Il s’agissait d’une étape à risques, mais l’Équipe cycliste Groupama-FDJ United l’a franchie sans encombre. La première journée de course du Tour de la Provence a ce vendredi réservé des conditions climatiques très difficiles au peloton, qui a d’ailleurs été dupé par l’échappée du jour. En revanche, deux secondes après le vainqueur Arnaud Tendon, Lorenzo Germani (6e), Blake Agnoletto (8e) et Victor Loulergue (9e) ont tous trois pris place dans le top-10, l’illustration d’un placement irréprochable toute la journée. Guillaume Martin-Guyonnet a également terminé dans le peloton à la veille de l’explication sur la Montagne de Lure.
Le peloton espérait sans doute trouver de bien meilleures conditions pour son début de séjour dans les Bouches-du-Rhône ce vendredi. Malheureusement, c’est bien une pluie battante qui l’a accompagné de Marseille à Saint-Victoret à l’occasion de la première étape du Tour de la Provence. « On ne savait pas trop quoi à s’attendre au départ, indiquait Tanguy Turgis, directeur sportif de l’équipe. On se demandait si les conditions météo allaient rendre la course plus ouverte ou bien s’il y aurait un gros sprint à l’arrivée. On avait demandé à Victor et Lorenzo de bouger s’il y avait des coups d’environ dix coureurs au départ, et au reste de l’équipe de rester autour de Guillaume, qui était la priorité. Aujourd’hui, on avait plutôt une stratégie défensive ». Une échappée de quatre hommes est finalement partie de bonne heure, dès le col de la Gineste, et l’ensemble de la Groupama-FDJ United s’est donc recentrée autour du grimpeur normand, pour l’occasion accompagné de Lorenzo Germani, du néo-pro Titouan Fontaine, et de quatre coureurs de « La Conti » (Blake Agnoletto, Victor Loulergue, Rémi Daumas et Esteban Foucher).

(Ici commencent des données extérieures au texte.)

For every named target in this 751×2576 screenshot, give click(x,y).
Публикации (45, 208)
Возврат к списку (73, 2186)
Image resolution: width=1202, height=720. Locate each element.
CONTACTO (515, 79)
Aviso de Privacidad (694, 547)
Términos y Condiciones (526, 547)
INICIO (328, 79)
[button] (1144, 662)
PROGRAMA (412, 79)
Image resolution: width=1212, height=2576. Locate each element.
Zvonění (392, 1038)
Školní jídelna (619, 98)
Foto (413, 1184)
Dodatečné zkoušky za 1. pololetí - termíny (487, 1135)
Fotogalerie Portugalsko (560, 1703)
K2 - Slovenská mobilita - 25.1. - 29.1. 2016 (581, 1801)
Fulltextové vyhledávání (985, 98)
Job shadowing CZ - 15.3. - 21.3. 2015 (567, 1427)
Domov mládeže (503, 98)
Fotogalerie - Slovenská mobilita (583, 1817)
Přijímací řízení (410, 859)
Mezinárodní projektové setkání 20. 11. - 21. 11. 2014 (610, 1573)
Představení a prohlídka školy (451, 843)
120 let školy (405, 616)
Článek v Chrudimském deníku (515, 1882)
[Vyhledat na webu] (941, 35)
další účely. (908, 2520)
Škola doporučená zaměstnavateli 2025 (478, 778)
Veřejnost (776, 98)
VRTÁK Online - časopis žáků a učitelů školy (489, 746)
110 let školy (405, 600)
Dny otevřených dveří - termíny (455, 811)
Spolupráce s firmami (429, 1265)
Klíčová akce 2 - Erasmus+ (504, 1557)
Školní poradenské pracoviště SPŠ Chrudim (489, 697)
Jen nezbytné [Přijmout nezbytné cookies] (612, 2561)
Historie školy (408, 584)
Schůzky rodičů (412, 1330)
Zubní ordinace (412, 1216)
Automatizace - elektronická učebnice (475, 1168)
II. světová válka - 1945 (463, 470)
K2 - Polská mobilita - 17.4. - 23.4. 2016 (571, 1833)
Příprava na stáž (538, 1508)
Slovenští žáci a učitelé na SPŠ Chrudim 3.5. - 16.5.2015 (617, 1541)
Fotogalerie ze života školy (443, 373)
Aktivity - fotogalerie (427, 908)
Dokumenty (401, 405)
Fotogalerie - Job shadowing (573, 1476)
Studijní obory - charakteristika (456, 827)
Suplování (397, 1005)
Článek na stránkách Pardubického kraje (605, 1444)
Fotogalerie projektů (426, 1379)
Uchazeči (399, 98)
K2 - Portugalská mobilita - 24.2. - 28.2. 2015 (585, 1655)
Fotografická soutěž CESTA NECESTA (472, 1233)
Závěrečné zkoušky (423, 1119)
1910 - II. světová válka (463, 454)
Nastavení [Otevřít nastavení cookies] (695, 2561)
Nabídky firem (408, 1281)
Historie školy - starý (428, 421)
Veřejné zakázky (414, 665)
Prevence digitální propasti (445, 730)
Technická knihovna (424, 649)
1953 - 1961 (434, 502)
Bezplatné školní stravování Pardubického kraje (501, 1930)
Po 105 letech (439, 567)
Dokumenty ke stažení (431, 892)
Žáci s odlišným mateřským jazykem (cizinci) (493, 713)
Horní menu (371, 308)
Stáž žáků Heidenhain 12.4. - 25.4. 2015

« Ils ont été vraiment bons collectivement », Tanguy Turgis
Une équipe très jeune, mais qui a pour autant su parfaitement négocier les zones stratégiques du parcours. « Il fallait être vigilant et groupé quand on est arrivé dans les reliefs à la mi-course, et nos coureurs l’ont très bien fait, naturellement, poursuivait Tanguy. On savait que la descente au kilomètre 90 était vraiment technique, mais elle l’était particulièrement avec la pluie aujourd’hui. Les gars étaient bien placés, et ils ont fait du très bon boulot. Ils ne se sont jamais fait piéger et sont toujours restés auprès de Guillaume. Quand l’équipe est bien en place toute la journée, ça démontre un vrai esprit d’équipe et ça met sur de bons rails pour les moments importants. Fred [Guesdon] leur a d’ailleurs dit plusieurs fois qu’ils faisaient une très belle course de ce point de vue ». Dans la dernière heure, et alors que la chasse du peloton derrière l’échappée se faisait plus insistante, le leader et son escorte n’ont jamais abandonné le premier tiers du paquet. « À dix kilomètres, il y avait un passage en ville assez technique et un tunnel, et il était important d’être placé, ajoutait Tanguy. Les gars l’étaient de nouveau, on est ressortis devant, et ça a cassé naturellement derrière ».
Le peloton s’est ainsi retrouvé morcelé à l’entrée dans les cinq derniers kilomètres derrière un binôme échappé. Ce dernier est parvenu à résister dans un final rendu périlleux par la pluie et la chaussée – pour le moins – détrempée. « Le point important du sprint était à 800 mètres, disait Tanguy. Les mecs ont pris en main pour être placés, notamment avec Titouan et Lorenzo. Or, il y avait de grosses flaques d’eau sur la droite entre 600 et 300m, où personne ne pouvait remonter. En faisant le forcing à 800, les gars se sont retrouvés bien placés puis tout le monde est plus ou moins resté à sa place, et on a réussi à finir sixième, huitième et neuvième. Ça s’est essentiellement fait au placement ». Lorenzo Germani a été suivi par Blake Agnoletto et Victor Loulergue sur la ligne, ce dernier se parant d’ailleurs du maillot de meilleur jeune. Guillaume Martin-Guyonnet a également terminé dans le gros du paquet. « La priorité était de ramener Guillaume sain et sauf, et ça a été réussi car ils ont été vraiment bons collectivement et dans leur comportement, concluait Tanguy. Ce sont pour la plupart des jeunes coureurs, issus de La Conti, qui n’ont pas encore les réflexes avec les pros, mais tout a été très bien fait, bien guidés par l’expérience de Guillaume et Lorenzo. C’était vraiment plaisant à observer ».